(Page-level text extractions)
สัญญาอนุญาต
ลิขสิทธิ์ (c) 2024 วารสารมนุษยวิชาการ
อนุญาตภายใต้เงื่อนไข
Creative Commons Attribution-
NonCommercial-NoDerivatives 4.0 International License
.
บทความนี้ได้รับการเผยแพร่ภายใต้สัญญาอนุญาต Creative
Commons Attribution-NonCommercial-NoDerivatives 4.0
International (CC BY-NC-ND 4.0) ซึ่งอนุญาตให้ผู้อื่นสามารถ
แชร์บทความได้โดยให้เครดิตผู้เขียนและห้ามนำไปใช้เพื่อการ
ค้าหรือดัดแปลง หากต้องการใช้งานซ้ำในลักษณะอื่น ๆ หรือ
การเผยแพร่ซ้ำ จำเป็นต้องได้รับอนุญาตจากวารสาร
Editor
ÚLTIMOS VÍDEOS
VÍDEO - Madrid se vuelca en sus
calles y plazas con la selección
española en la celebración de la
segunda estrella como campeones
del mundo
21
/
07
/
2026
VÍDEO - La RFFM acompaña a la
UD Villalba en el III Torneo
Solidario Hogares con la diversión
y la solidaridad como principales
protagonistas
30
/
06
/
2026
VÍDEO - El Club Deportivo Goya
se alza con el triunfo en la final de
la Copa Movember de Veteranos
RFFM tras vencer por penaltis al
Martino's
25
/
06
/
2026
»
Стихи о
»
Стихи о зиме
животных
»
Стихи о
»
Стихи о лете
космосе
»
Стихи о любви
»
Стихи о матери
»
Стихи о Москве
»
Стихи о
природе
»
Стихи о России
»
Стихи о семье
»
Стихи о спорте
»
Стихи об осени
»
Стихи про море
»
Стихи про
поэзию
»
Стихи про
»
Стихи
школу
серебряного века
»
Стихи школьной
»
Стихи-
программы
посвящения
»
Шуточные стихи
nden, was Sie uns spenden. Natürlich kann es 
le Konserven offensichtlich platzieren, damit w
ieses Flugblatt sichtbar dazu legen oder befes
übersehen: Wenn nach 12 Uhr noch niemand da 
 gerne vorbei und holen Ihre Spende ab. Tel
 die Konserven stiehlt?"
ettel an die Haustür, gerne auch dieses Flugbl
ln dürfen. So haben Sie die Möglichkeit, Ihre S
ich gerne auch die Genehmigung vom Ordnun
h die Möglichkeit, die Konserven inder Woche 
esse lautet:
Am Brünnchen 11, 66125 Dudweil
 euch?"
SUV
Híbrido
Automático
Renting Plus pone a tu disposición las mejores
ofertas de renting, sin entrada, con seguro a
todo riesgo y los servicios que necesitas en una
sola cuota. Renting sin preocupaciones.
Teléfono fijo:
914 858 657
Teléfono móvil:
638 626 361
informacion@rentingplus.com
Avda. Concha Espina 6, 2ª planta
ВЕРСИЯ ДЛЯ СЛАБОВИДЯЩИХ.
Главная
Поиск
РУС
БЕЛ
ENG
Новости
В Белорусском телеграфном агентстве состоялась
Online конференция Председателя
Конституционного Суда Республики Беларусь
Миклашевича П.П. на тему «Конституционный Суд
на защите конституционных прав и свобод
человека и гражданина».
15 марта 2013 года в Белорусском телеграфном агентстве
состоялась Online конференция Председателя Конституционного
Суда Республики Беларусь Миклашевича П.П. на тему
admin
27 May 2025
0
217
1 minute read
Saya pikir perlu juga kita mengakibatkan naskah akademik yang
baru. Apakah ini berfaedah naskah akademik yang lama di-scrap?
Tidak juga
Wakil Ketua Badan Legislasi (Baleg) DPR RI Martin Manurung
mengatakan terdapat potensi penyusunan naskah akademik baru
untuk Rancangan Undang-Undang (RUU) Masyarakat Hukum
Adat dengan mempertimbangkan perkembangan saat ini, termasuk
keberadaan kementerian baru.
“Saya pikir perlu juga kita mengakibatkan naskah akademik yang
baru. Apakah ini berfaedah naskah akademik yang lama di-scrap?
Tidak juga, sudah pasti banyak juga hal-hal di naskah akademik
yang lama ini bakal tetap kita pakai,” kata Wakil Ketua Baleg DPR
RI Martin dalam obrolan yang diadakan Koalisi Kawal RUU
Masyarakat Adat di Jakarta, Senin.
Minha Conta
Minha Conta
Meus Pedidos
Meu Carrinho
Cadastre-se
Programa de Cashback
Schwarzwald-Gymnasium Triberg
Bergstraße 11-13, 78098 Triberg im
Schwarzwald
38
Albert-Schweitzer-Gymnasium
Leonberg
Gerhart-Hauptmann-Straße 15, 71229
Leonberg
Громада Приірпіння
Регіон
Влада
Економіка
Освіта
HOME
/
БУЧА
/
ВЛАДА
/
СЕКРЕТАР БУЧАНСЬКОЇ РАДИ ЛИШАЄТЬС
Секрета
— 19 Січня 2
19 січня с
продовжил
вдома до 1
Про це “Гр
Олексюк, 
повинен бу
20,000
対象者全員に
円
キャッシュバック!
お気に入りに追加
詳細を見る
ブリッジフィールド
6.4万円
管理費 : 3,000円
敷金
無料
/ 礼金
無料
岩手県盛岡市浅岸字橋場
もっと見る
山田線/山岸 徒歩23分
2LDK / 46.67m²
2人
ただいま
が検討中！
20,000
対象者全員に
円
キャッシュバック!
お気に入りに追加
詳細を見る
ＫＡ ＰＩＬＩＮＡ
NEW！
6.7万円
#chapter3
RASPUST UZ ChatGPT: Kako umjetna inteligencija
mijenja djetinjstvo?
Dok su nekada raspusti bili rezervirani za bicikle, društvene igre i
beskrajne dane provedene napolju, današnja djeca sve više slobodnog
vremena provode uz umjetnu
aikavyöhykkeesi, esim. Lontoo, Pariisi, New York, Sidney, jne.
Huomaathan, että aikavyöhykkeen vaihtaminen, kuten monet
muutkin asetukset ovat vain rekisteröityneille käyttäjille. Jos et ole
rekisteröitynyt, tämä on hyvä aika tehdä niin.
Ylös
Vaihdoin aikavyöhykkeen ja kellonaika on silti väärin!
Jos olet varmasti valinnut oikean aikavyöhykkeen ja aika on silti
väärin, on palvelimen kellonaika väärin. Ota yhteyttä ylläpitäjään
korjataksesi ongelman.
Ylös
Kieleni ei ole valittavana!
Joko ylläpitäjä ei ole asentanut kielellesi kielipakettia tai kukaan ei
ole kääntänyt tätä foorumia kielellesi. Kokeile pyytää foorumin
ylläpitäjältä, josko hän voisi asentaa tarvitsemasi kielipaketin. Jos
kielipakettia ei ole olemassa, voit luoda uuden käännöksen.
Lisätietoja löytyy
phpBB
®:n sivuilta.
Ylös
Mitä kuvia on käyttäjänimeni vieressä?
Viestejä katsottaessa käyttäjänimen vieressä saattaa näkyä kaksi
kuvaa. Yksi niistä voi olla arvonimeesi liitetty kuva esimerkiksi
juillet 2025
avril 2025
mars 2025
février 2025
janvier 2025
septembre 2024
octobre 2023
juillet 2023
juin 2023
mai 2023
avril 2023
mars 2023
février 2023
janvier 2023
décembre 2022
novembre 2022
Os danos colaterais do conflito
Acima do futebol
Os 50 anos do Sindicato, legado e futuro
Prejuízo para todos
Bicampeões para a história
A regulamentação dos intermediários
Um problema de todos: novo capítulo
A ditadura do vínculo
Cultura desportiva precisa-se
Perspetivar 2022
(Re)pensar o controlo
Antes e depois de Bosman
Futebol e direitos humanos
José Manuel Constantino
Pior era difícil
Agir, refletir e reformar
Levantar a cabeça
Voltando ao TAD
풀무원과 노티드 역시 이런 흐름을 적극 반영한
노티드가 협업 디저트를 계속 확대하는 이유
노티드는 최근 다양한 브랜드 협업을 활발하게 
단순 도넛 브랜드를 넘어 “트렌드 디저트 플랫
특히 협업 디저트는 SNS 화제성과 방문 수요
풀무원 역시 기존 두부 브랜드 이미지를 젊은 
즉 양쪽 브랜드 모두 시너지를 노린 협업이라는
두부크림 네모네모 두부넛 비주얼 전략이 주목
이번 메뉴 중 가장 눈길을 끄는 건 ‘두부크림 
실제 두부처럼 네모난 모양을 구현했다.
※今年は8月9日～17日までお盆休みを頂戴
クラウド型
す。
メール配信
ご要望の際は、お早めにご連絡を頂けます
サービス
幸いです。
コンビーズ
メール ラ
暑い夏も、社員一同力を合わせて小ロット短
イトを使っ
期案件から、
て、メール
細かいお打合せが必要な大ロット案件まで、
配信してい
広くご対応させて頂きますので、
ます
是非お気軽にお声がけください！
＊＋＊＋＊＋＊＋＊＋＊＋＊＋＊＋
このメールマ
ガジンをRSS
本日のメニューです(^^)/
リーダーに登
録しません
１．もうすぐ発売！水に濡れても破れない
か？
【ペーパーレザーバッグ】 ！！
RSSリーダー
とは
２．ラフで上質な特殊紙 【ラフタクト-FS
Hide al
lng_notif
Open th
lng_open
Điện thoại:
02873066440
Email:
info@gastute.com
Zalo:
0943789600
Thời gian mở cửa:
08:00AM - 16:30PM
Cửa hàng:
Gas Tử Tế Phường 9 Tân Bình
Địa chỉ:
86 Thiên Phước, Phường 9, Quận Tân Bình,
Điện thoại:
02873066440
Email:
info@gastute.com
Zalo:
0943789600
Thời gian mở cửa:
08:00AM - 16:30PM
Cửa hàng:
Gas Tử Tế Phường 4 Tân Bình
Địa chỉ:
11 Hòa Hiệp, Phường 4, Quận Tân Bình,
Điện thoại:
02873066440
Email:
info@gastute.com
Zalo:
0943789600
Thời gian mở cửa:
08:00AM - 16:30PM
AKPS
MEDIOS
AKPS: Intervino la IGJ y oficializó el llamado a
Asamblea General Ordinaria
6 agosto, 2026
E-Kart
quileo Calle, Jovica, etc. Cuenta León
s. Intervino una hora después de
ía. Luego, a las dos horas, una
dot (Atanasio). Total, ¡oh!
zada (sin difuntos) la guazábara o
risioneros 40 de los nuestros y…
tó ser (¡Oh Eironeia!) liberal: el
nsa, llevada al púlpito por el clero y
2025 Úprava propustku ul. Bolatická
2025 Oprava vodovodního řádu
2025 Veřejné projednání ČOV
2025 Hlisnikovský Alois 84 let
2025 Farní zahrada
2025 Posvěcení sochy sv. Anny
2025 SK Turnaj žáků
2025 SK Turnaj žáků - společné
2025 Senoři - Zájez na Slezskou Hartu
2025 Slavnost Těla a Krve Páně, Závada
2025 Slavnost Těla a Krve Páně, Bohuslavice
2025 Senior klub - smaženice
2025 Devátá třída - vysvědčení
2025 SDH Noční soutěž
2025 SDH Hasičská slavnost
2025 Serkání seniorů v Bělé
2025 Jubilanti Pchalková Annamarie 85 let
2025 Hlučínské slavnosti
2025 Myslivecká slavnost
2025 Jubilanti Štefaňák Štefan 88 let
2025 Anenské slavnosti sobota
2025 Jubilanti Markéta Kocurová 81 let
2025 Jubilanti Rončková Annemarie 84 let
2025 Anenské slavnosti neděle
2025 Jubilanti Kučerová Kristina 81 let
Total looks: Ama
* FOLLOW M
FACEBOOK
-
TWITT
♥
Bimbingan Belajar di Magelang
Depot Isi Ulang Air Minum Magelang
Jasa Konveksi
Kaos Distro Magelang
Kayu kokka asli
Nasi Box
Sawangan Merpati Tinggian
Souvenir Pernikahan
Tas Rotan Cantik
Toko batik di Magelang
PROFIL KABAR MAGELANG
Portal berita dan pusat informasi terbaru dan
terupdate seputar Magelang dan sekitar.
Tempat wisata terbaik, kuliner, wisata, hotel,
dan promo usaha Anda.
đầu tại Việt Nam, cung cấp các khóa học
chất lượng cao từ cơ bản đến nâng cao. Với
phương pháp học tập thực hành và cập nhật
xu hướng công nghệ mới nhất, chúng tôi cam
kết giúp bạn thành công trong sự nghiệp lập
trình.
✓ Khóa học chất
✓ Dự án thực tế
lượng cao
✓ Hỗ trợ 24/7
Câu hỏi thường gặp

§ **Exercise aim**
No lines before the one containing "đầu tại Việt Nam, cung cấp các khóa học" belong in the answer; write out that line and each one after it exactly, through the end of the records.

§ **Problem solution**
đầu tại Việt Nam, cung cấp các khóa học
chất lượng cao từ cơ bản đến nâng cao. Với
phương pháp học tập thực hành và cập nhật
xu hướng công nghệ mới nhất, chúng tôi cam
kết giúp bạn thành công trong sự nghiệp lập
trình.
✓ Khóa học chất
✓ Dự án thực tế
lượng cao
✓ Hỗ trợ 24/7
Câu hỏi thường gặp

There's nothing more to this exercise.